FIG 4 — Transmission of HTLV-1 by 729B/HTLV-1 cells to T reporter cell lines. (A and B) Derivation of SupT-1 and Jurkat reporter cell lines. SupT-1-RFP/Luc and Jurkat-RFP/Luc reporter cell lines were generated using three transposons—*piggy*Bac-18x21-RFP, *piggy*Bac-18x21-Luc, and *piggy*Bac-SV-Puro—as described in Materials and Methods and isolated by limiting dilution. Clones of interest were infected with Ad-Tax or Ad-tTa and identified by fluorescence microscopy (A) and luciferase assay (B). (C and D) SupT1-RFP/Luc and Jurkat-RFP/Luc cells were cocultured at a 1:5 ratio for 48 h with mitotically inactivated HTLV-1-producing 729B cells that had been stably transfected with the ACH molecular clone of HTLV-1. Infection was monitored by RFP fluorescence (C) and luciferase reporter activities (D) as described in Materials and Methods. The values shown are the fold changes normalized to the control. The error bars indicate standard deviations.

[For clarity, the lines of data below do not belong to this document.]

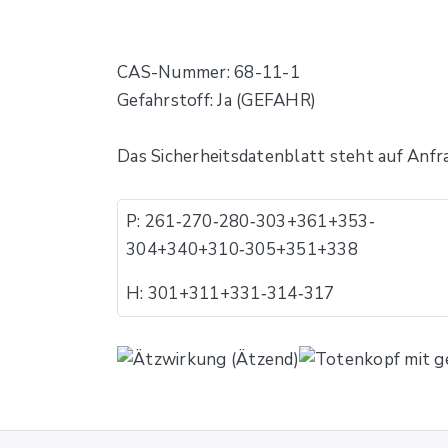
CAS-Nummer: 68-11-1
Gefahrstoff: Ja (GEFAHR)
Das Sicherheitsdatenblatt steht auf Anfr
P: 261​‐​270​‐​280​‐​303+361+353​‐​
304+340+310​‐​305+351+338
H: 301+311+331​‐​314​‐​317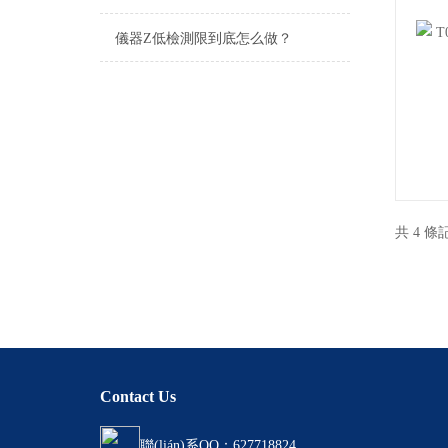
儀器Z低檢測限到底怎么做？
共 4 
Contact Us
聯(lián)系QQ：627718824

To investigate HTLV-1 transmission from HOS cells to target cells, we cocultured HOS-G/ΔN-IκBα/HTLV-1 cells with HOS-RFP/ΔN-IκBα, SupT1-RFP/Luc, or Jurkat-RFP/Luc cells. HOS-G/ΔN-IκBα/HTLV-1 cells readily transmitted HTLV-1 to these target cells, as shown by the appearance of RFP-positive cells (compare Fig. 5A, B, and C). HOS-G/ΔN-IκBα/HTLV-1 and HOS-RFP/ΔN-IκBα cells appeared not to form syncytia, as judged from their apparently normal cell sizes (Fig. 5A). Likewise, no syncytia were observed between HOS-G/ΔN-IκBα/HTLV-1 cells and infected SupT1-RFP/Luc or Jurkat-RFP/Luc cells.

Because NF-κB activation was normal in both T reporter cell lines, they became growth arrested as single RFP⁺ cells upon HTLV-1 infection (Fig. 5B and C). The 18x21-Luc cassette in the T reporter cell lines allows virus infection to be measured quantitatively. Even with only a small percentage (approximately 0.4%, as determined by flow cytometry [results not shown]) of cells infected, SupT1-RFP/Luc and Jurkat-RFP/Luc cells showed approximately 4-fold and 5-fold increases in luciferase activity after coculture with HOS-G/ΔN-IκBα/HTLV-1 cells (Fig. 5D). These results indicate that HOS cells productively infected with HTLV-1 can transmit the virus to HOS and T cells, as monitored by both RFP expression and luciferase activity. Under our experimental conditions, the efficiency of HOS-G/ΔN-IκBα/HTLV-1 cells in transmitting HTLV-1 to SupT1 or Jurkat cells is approximately 20% that of 729B cells, as judged by the luciferase activities shown in Fig. 4D and 5D (approximately 3.9-fold versus 19-fold and 5.3-fold versus 27-fold basal luciferase activity for SupT1 and Jurkat cells, respectively). This may be due to the lower level of virus production in the HOS-G/ΔN-IκBα/HTLV-1 clone used and/or better cell-to-cell contact established between 729B and SupT1 or Jurkat cells.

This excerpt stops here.